We propose that clinical research studies in COVID-19 should include a minimum dataset of core elements. These would include information on the diagnosis, population, setting, COVID-19 disease severity, multisystem involvement, PROMS, clinical outcomes, study management, patient and public involvement, and scientific outputs (). These 10 core elements will help to maintain the standard of clinical research in COVID-19 and facilitate information transfer.

Future population studies should include descriptions of ethnicity and social deprivation. Ideally, the protocols should include objective measures of multisystem disease, functional tests such as cardiopulmonary exercise testing, and PROMS that are validated measures of psychological and physical function. Of note, the Duke Activity Status Index has predictive value for peak oxygen utilization.

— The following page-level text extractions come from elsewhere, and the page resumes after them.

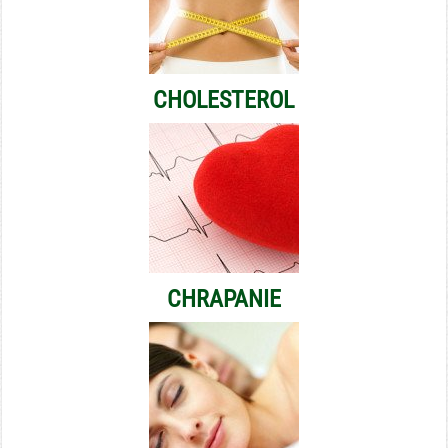
CHOLESTEROL
CHRAPANIE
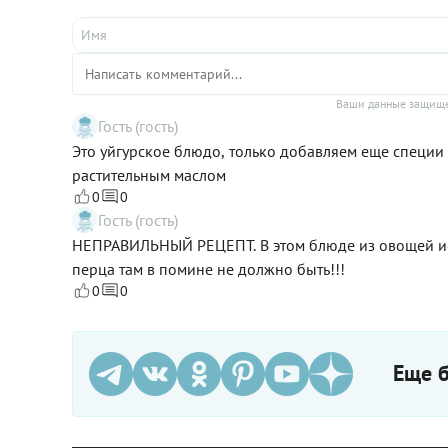
Ваши данные защище
Гость (гость)
Это уйгурское блюдо, только добавляем еще специи 
растительным маслом
0
0
Гость (гость)
НЕПРАВИЛЬНЫЙ РЕЦЕПТ. В этом блюде из овощей ис
перца там в помине не должно быть!!!
0
0
Еще б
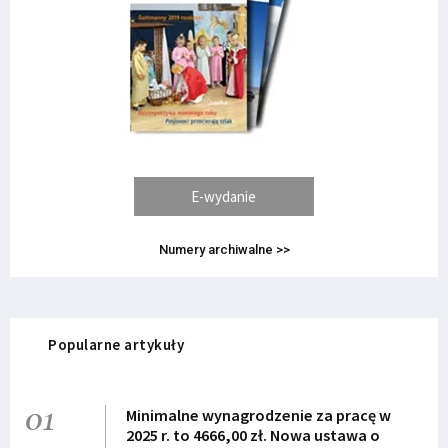
E-wydanie
Numery archiwalne >>
Popularne artykuły
01
Minimalne wynagrodzenie za pracę w
2025 r. to 4666,00 zł. Nowa ustawa o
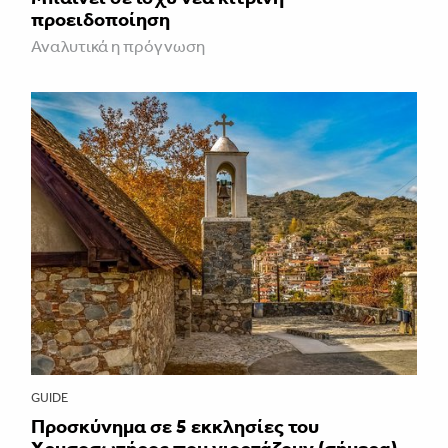
προειδοποίηση
Αναλυτικά η πρόγνωση
GUIDE
Προσκύνημα σε 5 εκκλησίες του
Χρυσοσωτήρος που γιορτάζουν (σήμερα)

Major research initiatives are underway to develop care pathways and interventions to prevent and treat long COVID. Encouraging recent developments for community treatment include the effectiveness of oral molnupiravir, an antiviral drug, for the prevention of death or hospitalization in unvaccinated, community individuals with at least one risk factor for severe COVID-19 illness if treated within 5 days of symptom onset.[9] Further, inhaled corticosteroids[10] but not high-dose zinc and ascorbic acid supplements,[11] may be helpful. Our group is leading the CISCO-21 randomized controlled trial of resistance exercise for the prevention and treatment of post-COVID-19 syndromes.[12]

As highlighted by the World Health Organization, all variants of COVID-19 can cause severe disease or death, in particular for the most vulnerable people, and thus prevention is always key.[1] From a practical perspective, screening of individuals with pre-existing health conditions who have survived COVID-19 may be warranted, especially if symptoms persist or recur. This could be undertaken as part of their standard care. Guidance has recently been provided on managing the long-term effects of COVID-19.[2,13]

In preparing this article, the author’s (C.B.) views were brought into sharp focus with the onset of symptomatic COVID-19 confirmed by a PCR-positive result for SARS-CoV-2 followed by a 10-day isolation period. A personalized physical exercise plan and a positive psychological response have been self-prescribed.